Une vaste campagne de fausses extensions VPN pour Google Chrome vient d’être mise au jour. Les chercheurs de Socket ont identifié 737 extensions publiées depuis au moins 40 comptes développeurs et cumulant 75 486 installations.
Le problème est particulièrement sérieux : une grande partie de ces extensions fait transiter l’ensemble du trafic du navigateur à travers une infrastructure de proxy contrôlée par le même opérateur. Au moment de l’analyse, 516 extensions étaient encore disponibles sur le Chrome Web Store.

Proton VPN, NordVPN, Surfshark ou ExpressVPN imités
Parmi les 737 extensions identifiées, 274 usurpent l’identité de 66 marques connues de VPN et de protection de la vie privée. Les chercheurs citent notamment Proton VPN, NordVPN, Surfshark, ExpressVPN, CyberGhost, Windscribe, TunnelBear, AdGuard VPN, Cloudflare 1.1.1.1 ou encore Outline de Google.
La campagne vise principalement des internautes russophones cherchant à contourner le blocage de services comme YouTube, Instagram ou ChatGPT. Les extensions se présentent alors comme des outils capables de masquer l’adresse IP et de protéger la navigation.
Tout le trafic Chrome passe par leurs serveurs
Socket a pu analyser le code de 525 extensions.
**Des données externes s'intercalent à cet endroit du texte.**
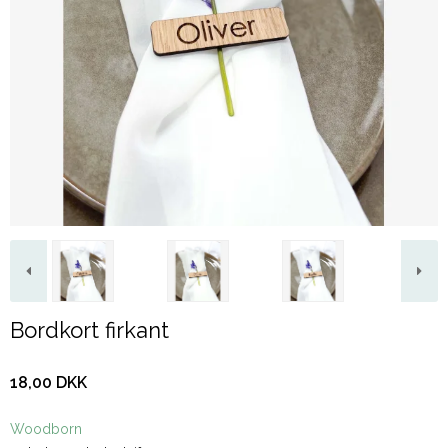
Bordkort firkant
18,00 DKK
Woodborn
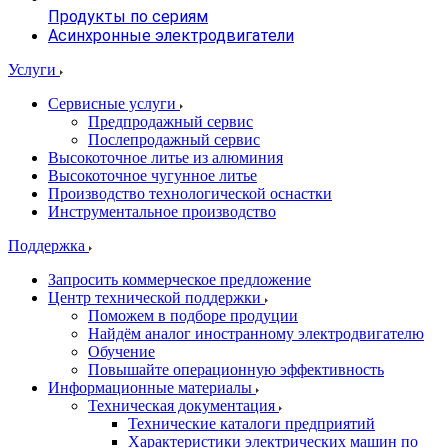
Продукты по сериям
Асинхронные электродвигатели
Услуги
Сервисные услуги
Предпродажный сервис
Послепродажный сервис
Высокоточное литье из алюминия
Высокоточное чугунное литье
Производство технологической оснастки
Инструментальное производство
Поддержка
Запросить коммерческое предложение
Центр технической поддержки
Поможем в подборе продуции
Найдём аналог иностранному электродвигателю
Обучение
Повышайте операционную эффективность
Информационные материалы
Техническая документация
Технические каталоги предприятий
Характеристики электрических машин по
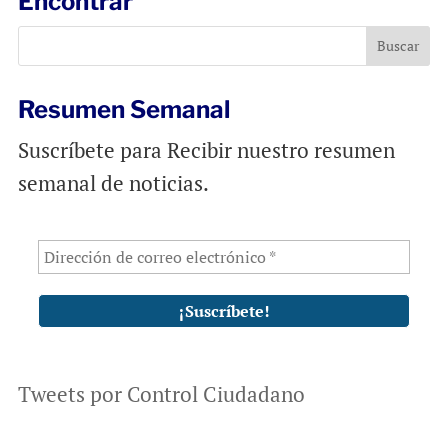
Encontrar
o
A
o
p
k
p
Resumen Semanal
Suscríbete para Recibir nuestro resumen
semanal de noticias.
Tweets por Control Ciudadano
Sur les 522 appartenant au corpus principal, 520 configurent Chrome pour envoyer le trafic vers des proxys SOCKS5, principalement à travers la même infrastructure.
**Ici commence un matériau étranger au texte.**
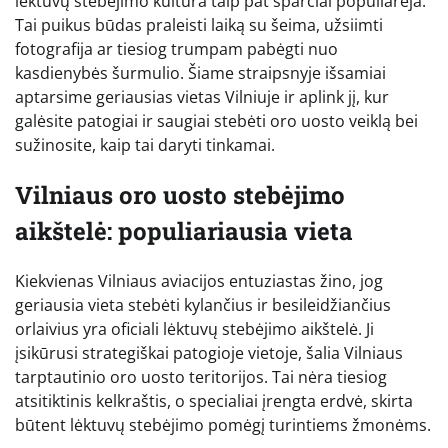
lėktuvų stebėjimo kultūra taip pat sparčiai populiarėja.
Tai puikus būdas praleisti laiką su šeima, užsiimti
fotografija ar tiesiog trumpam pabėgti nuo
kasdienybės šurmulio. Šiame straipsnyje išsamiai
aptarsime geriausias vietas Vilniuje ir aplink jį, kur
galėsite patogiai ir saugiai stebėti oro uosto veiklą bei
sužinosite, kaip tai daryti tinkamai.
Vilniaus oro uosto stebėjimo
aikštelė: populiariausia vieta
Kiekvienas Vilniaus aviacijos entuziastas žino, jog
geriausia vieta stebėti kylančius ir besileidžiančius
orlaivius yra oficiali lėktuvų stebėjimo aikštelė. Ji
įsikūrusi strategiškai patogioje vietoje, šalia Vilniaus
tarptautinio oro uosto teritorijos. Tai nėra tiesiog
atsitiktinis kelkraštis, o specialiai įrengta erdvė, skirta
būtent lėktuvų stebėjimo pomėgį turintiems žmonėms.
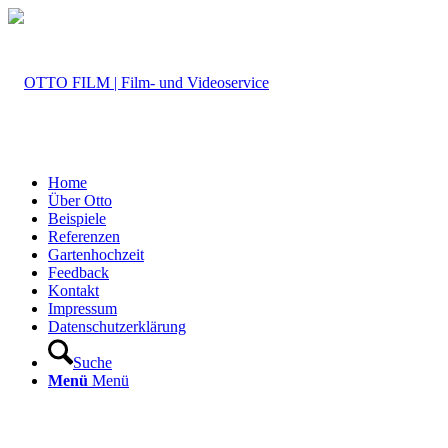
Home
Über Otto
Beispiele
Referenzen
Gartenhochzeit
Feedback
Kontakt
Impressum
Datenschutzerklärung
Suche
Menü
Menü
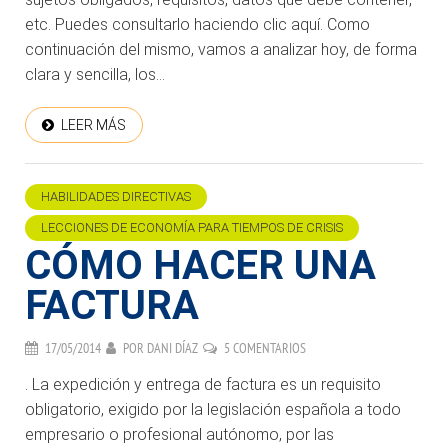
etc. Puedes consultarlo haciendo clic aquí. Como
continuación del mismo, vamos a analizar hoy, de forma
clara y sencilla, los...
LEER MÁS
HABILIDADES DIRECTIVAS
LECCIONES DE ECONOMÍA PARA TIEMPOS DE CRISIS
CÓMO HACER UNA
FACTURA
17/05/2014
POR
DANI DÍAZ
5 COMENTARIOS
. La expedición y entrega de factura es un requisito
obligatorio, exigido por la legislación española a todo
empresario o profesional autónomo, por las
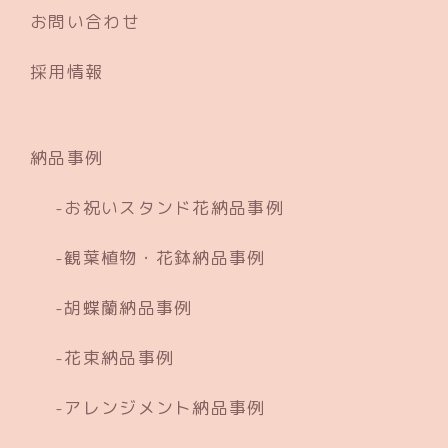
お問い合わせ
採用情報
納品事例
お祝いスタンド花納品事例
観葉植物・花鉢納品事例
胡蝶蘭納品事例
花束納品事例
アレンジメント納品事例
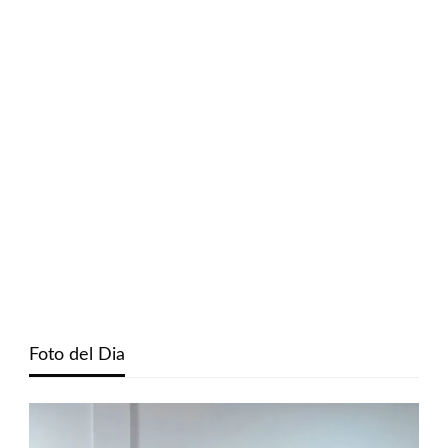
Foto del Dia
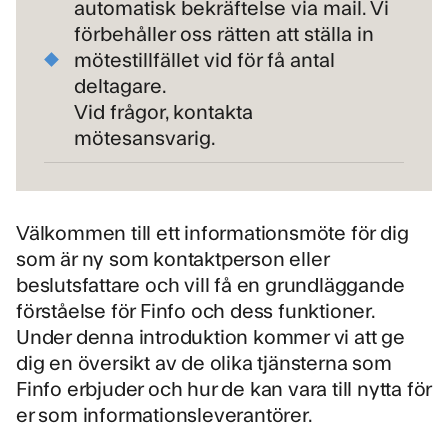
automatisk bekräftelse via mail. Vi
förbehåller oss rätten att ställa in
mötestillfället vid för få antal
deltagare.
Vid frågor, kontakta
mötesansvarig.
Välkommen till ett informationsmöte för dig
som är ny som kontaktperson eller
beslutsfattare och vill få en grundläggande
förståelse för Finfo och dess funktioner.
Under denna introduktion kommer vi att ge
dig en översikt av de olika tjänsterna som
Finfo erbjuder och hur de kan vara till nytta för
er som informationsleverantörer.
Une fois le faux VPN activé, pratiquement toutes les requêtes du navigateur transitent par le proxy. Seules les communications locales vers l’ordinateur lui-même sont exclues.
Ce que l’opérateur peut voir
Cette position donne à l’opérateur du proxy une visibilité importante sur la navigation. Il peut notamment observer l’adresse IP de l’utilisateur, les destinations consultées, certaines informations permettant d’identifier les domaines HTTPS et le contenu transmis sur des sites utilisant encore HTTP.
Cela ne signifie pas que le contenu de toutes les connexions HTTPS peut automatiquement être déchiffré. Le chiffrement HTTPS continue de protéger les données échangées avec les sites correctement sécurisés, mais le proxy reste placé au centre de la navigation et peut collecter de nombreuses métadonnées.
De faux abonnements premium et des techniques pour éviter la détection
L’enquête révèle plusieurs comportements particulièrement suspects. Certaines extensions annoncent par exemple des serveurs VPN premium dans plusieurs pays alors que les infrastructures correspondantes n’existent tout simplement pas.
D’autres utilisent DNS-over-HTTPS afin de masquer plus efficacement les domaines associés à leur infrastructure ou peuvent récupérer une nouvelle configuration à distance après leur publication. Les chercheurs ont également découvert des éléments montrant des tentatives de contournement du processus de contrôle du Chrome Web Store.
Des extensions prétendaient ne transmettre aucune donnée
Certaines soumissions au Chrome Web Store affirmaient notamment qu’aucune donnée n’était envoyée vers des serveurs externes et qu’aucun suivi des utilisateurs n’était réalisé. Une affirmation difficilement compatible avec une extension dont le principe même consiste à faire transiter la navigation par un proxy distant.
221 extensions supprimées, 516 encore actives lors de l’enquête
Sur les 737 extensions recensées, 221 avaient été supprimées du Chrome Web Store tandis que 516 étaient toujours référencées comme actives au moment où Socket a constitué son corpus. Ces dernières représentaient à elles seules plus de 58 000 installations.
Les utilisateurs ayant installé récemment une extension VPN peu connue ou une extension prétendant être une version de Proton VPN, NordVPN, Surfshark ou d’un autre service reconnu ont donc intérêt à vérifier immédiatement leurs extensions Chrome et supprimer tout module suspect.